Harsha just tells his family he will be traveling, but he goes straight to his ancestral village – by bike and bus. His traveling montage song is the title track Srimanthuda, and it is my second favorite song in the movie. The music in this film is really catchy and great.
Conditions in the village are horrible when he arrives. He doesn’t let anyone in the village know who he is, either, including the village leader, Charuseela’s father. But when he sees that they need a new school, he offers to donate the money needed. And then he sees more and more projects that need doing. He puts to use all he has learned in the rural development course.

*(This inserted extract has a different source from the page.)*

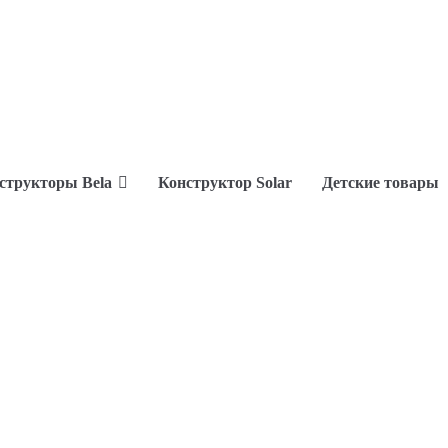
структоры Bela
Конструктор Solar
Детские товары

As you can imagine, this does not sit well with the corrupt politician and his evil brother the enforcer who have run this town into the ground. Stealing even the water needed by the farmers for their liquor factory. There are some great action sequences as Harsha takes on all the bad guys single handedly.

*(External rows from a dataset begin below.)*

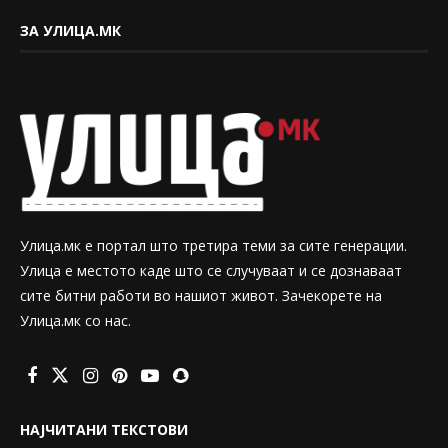
ЗА УЛИЦА.МК
Улица.мк е портал што третира теми за сите генерации.
Улица е местото каде што се случуваат и се дознаваат
сите битни работи во нашиот живот. Зачекорете на
Улица.мк со нас.
НАЈЧИТАНИ ТЕКСТОВИ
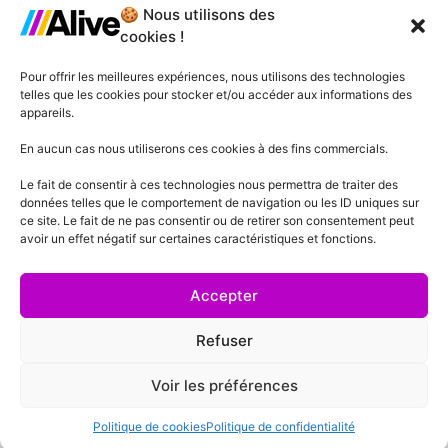
🍪 Nous utilisons des
Agence de Lille
cookies !
Agence de Gonesse
Pour offrir les meilleures expériences, nous utilisons des technologies
telles que les cookies pour stocker et/ou accéder aux informations des
Agence de Plessis-Pâté
appareils.
Agence d'Angers
En aucun cas nous utiliserons ces cookies à des fins commercials.
Le fait de consentir à ces technologies nous permettra de traiter des
Agence de Lyon
données telles que le comportement de navigation ou les ID uniques sur
ce site. Le fait de ne pas consentir ou de retirer son consentement peut
Agence de Cannes
avoir un effet négatif sur certaines caractéristiques et fonctions.
Agence de Lausanne
Accepter
Refuser
Voir les préférences
Mentions Légales
Politique de confidentialité
Conditions générales de vente
Politique de cookies
Politique de confidentialité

Just like in Mirchi, when you go up against the rural village goons, be ready for a machete fight. Unlike most regional films, our hero actually gets injured enough to have to be hospitalized. Good thing he built that new hospital! But it’s a plot point to get his father back to the village, and for Charu to admit she still loves him.
Does he make his father proud? Does he get the girl? Does he save the village and vanquish the bad guys? I told you this was a Telugu film at the beginning, so you know the answers, but it sure is fun to watch it all unfold. And as an added bonus. Mahesh in a lungi! Hubba hubba.
Srimanthudu is a thoroughly enjoyable all around entertainer. Great family drama, truly evil substantial bad guys to fight, exciting action fight sequences and a terrific romance. It’s a four star out of five, and I’ve already rewatched it. It has a leg up on Mirchi in one way in that I really liked that there was only one romance, rather than the fake out first one we had in Mirchi.
My husband was walking through and he noted one of the irritating things about the film. I expect lots of slow-mo in my regional films, but this had tracking shots so many times when characters were speaking. “The camera is always moving!”, my husband noticed. It got distracting, especially on the rewatch. And the subtitle translations are just not the best sometimes for these Telugu films. I have a feeling what is being literally translated to English sounds very cool and slang in Telugu, but the subtitles end up ridiculous. “Return the money you stole or you will end up obese.” Wha??? Lost in translation there a bit.
I was intrigued to read in the wikipedia article the impact this movie had — people started adopting rural villages after seeing the film, including several celebrities and Mahesh himself. I really liked the message of the film, that it is the responsibility of the wealthy to give back, and to bring development to these backwater rural villages.
I’m now really looking forward to the director, Koratala Siva’s next film with Mohanlal and NTR, Janatha Garage, due out mid-August.
This sounds great! Except, I don’t know if I can get past my block with Shruti Haasan. Gabbar is back was bad enough, but I also saw her in Welcome Back. Although, I did like her in D-Day when she had almost no dialogue. So maybe it’s just her Hindi delivery?